Skip to main content
Indexes turn raw video into structured, searchable data. Create a spoken word index for dialogue and narration, or a scene index for visual content.

Quick Example

import videodb

conn = videodb.connect()
coll = conn.get_collection()
video = coll.get_video("m-xxx")

# Index spoken content (dialogue, narration)
video.index_spoken_words()

# Index visual content (scenes, objects, actions)
scene_index_id = video.index_scenes(
    prompt="Describe what's happening in the scene"
)

# Search both
results = video.search("car chase through the city")
results.play()

Spoken Word Index

Transcribes audio into timestamped text using automatic speech recognition (ASR).
video.index_spoken_words()
What it captures:
  • Dialogue and conversations
  • Narration and voiceovers
  • Lectures and presentations
  • Interviews and podcasts

Language Support

Major languages are auto-detected. For others, pass the language code:
# Auto-detect (English, Spanish, French, German, Italian, Portuguese, Dutch)
video.index_spoken_words()

# Explicit language code
video.index_spoken_words(language_code="hi")  # Hindi
video.index_spoken_words(language_code="ja")  # Japanese
video.index_spoken_words(language_code="zh")  # Chinese
LanguageCode
English (Global)en
English (US/UK/AU)en_us, en_uk, en_au
Spanishes
Frenchfr
Germande
Hindihi
Japaneseja
Chinesezh
Koreanko
Russianru

Scene Index

Analyzes video frames using vision models to describe visual content.
scene_index_id = video.index_scenes(
    prompt="Describe the scene in detail"
)
What it captures:
  • Objects and people
  • Actions and activities
  • Environments and settings
  • Visual transitions

Prompt Shapes the Index

The prompt you provide determines what gets indexed:
# Focus on people
video.index_scenes(prompt="Describe the people and their actions")

# Focus on environment
video.index_scenes(prompt="Describe the location and setting")

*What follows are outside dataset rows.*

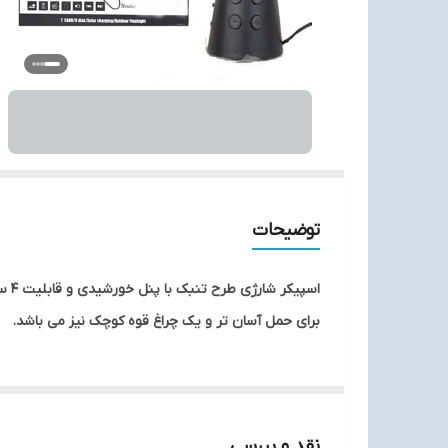
توضیحات
اسپ
برای حمل آسان تر و یک چراغ قوه کوچک نیز می باشد.
نقد و بررسی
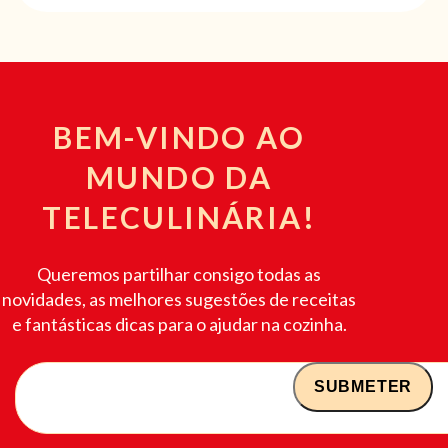
BEM-VINDO AO
MUNDO DA
TELECULINÁRIA!
Queremos partilhar consigo todas as
novidades, as melhores sugestões de receitas
e fantásticas dicas para o ajudar na cozinha.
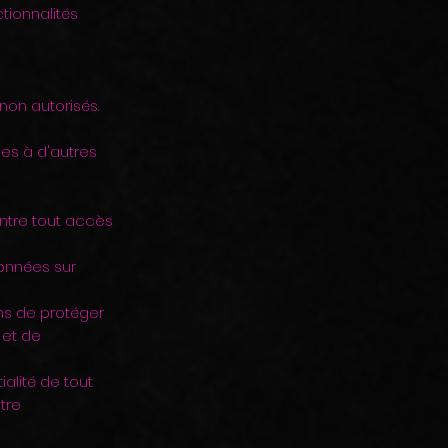
tionnalités
non autorisés.
es à d'autres
ntre tout accès
onnées sur
ons de protéger
 et de
ialité de tout
tre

# Focus on specific objects
video.index_scenes(prompt="Identify all vehicles and their colors")

Extraction Configuration

Control how frames are sampled - choose between frame segmentation (regular intervals) and scene segmentation (automatic transitions): Comparison of frame segmentation and scene segmentation extraction types
from videodb import SceneExtractionType

# Time-based: every N seconds
video.index_scenes(
    extraction_type=SceneExtractionType.time_based,
    extraction_config={"time": 10, "frame_count": 2},
    prompt="Describe the scene"
)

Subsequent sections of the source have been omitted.